In case you didn’t know, Hong Kong citizens are reaping worldwide admiration for the bravery, unity and patriotism they have been displaying for months now against an obstinate government.
Hong Kong citizens, who are, in fact, Chinese, do not want to have anything to do with mainland China when it comes to Hong Kong laws, rights and freedom. And yes, they abhor their leader, Chief Executive Carrie Lam, who is obviously a lapdog of China’s Xi Jinping. Protesting in the streets is the way Hong Kong citizens want to let their feelings known — to demand the absolute withdrawal of an extradition bill, the immediate resignation of Lam, and the release and exoneration of arrested protesters, among other demands.

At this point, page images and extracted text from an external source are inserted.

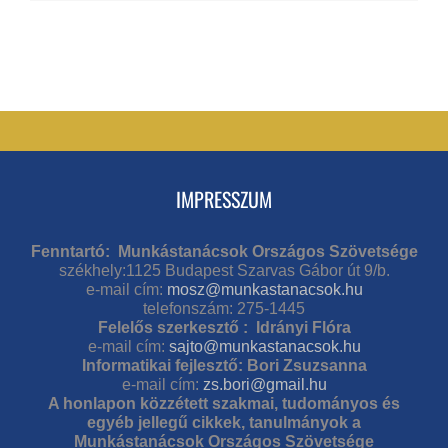
IMPRESSZUM
Fenntartó: Munkástanácsok Országos Szövetsége
székhely:1125 Budapest Szarvas Gábor út 9/b.
e-mail cím:
mosz@munkastanacsok.hu
telefonszám: 275-1445
Felelős szerkesztő : Idrányi Flóra
e-mail cím:
sajto@munkastanacsok.hu
Informatikai fejlesztő: Bori Zsuzsanna
e-mail cím:
zs.bori@gmail.hu
A honlapon közzétett szakmai, tudományos és
egyéb jellegű cikkek, tanulmányok a
Munkástanácsok Országos Szövetsége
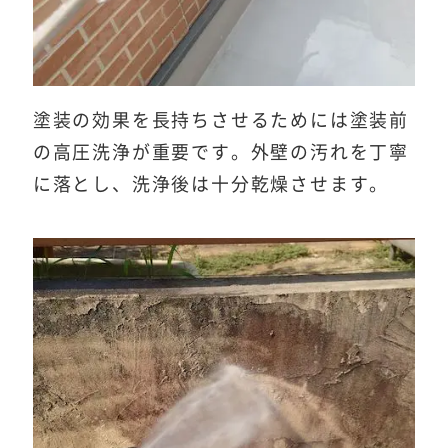
塗装の効果を長持ちさせるためには塗装前
の高圧洗浄が重要です。外壁の汚れを丁寧
に落とし、洗浄後は十分乾燥させます。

Still, it’s funny to think that what the Hong Kong government is being accused of right now is nothing compared to what the Philippine government has done and is continuously doing. Yet here we are, Filipinos, letting our own government do silly things on a daily basis, allowing our leaders to mock our Constitution and our laws time and again, and all these being done right in front of our eyes. Yet we lie down comfortably in our homes and sit idly in front of our monitor and keyboard, unperturbed.

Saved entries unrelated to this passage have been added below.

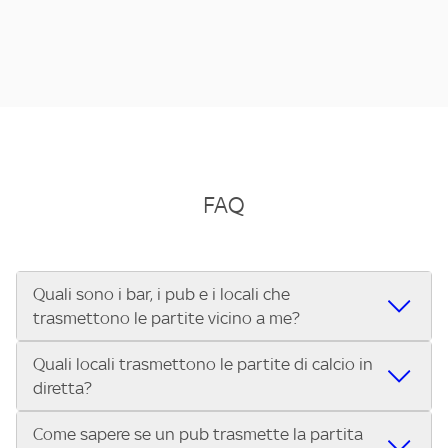
FAQ
Quali sono i bar, i pub e i locali che
trasmettono le partite vicino a me?
Quali locali trasmettono le partite di calcio in
Se cerchi un bar, pub, ristorante o locale vicino a te per
diretta?
vedere le partite di Serie A ENILIVE, la Serie C Sky Wifi, la
UEFA Champions League, la UEFA Europa League, la UEFA
Come sapere se un pub trasmette la partita
Vuoi sapere quali bar, pub o ristoranti mostrano le partite
Conference League, il Tennis, la Formula 1®, la MotoGP™ e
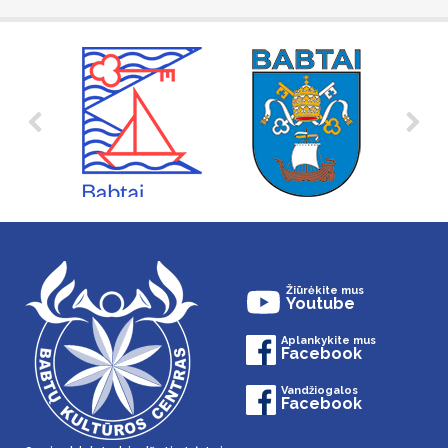
Žiūrėkite mus
Youtube
Aplankykite mus
Facebook
Vandžiogalos
Facebook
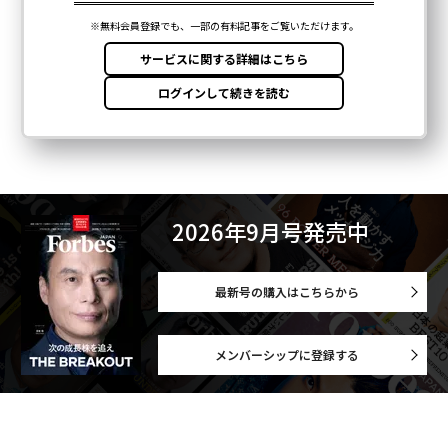
2026年9月号発売中
最新号の購入はこちらから
メンバーシップに登録する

Since 2016, our government has had a soft stance toward China on the West Philippine Sea dispute, despite getting a favorable international arbitral ruling. Our government likewise keeps mum on sightings of Chinese naval base construction, illegal fishing, coral poaching and warships lurking in our territorial waters. What about the gas-rich Recto Bank being used as collateral for a $62-million loan agreement with China? Add to that the influx of Chinese workers into our country due to the loosely regulated Philippine offshore gaming operators.

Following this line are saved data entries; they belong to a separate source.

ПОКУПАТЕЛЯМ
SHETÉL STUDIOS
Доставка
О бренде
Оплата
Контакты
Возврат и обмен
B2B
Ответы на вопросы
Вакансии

To top it all, our government had a surprisingly dismissive take on the sinking of a Philippine boat by a Chinese ship in the West Philippine Sea, and with the Filipino boat thereafter abandoned by the Chinese vessel, instead of rescuing the distressed Filipino fishermen.
These things are not just conjecture or baseless fears. These things are actually happening, and their implications seem irreversible. It’s tough that a foreign nation like China is being given royal treatment, to the detriment of Filipino citizens.
But then again, we Filipinos lie down comfortably and sit idly by while all these are happening. Baffling, isn’t it?
Is it because we, as a nation, have become sick and tired of another people’s revolution? Or maybe we do not like the alternative, the so-called “dilawan” faction? Or perhaps the majority of Filipinos really like what the Duterte administration is doing,
and the minority is just being loud and whiny?
This has to be the biggest conundrum in Philippine history.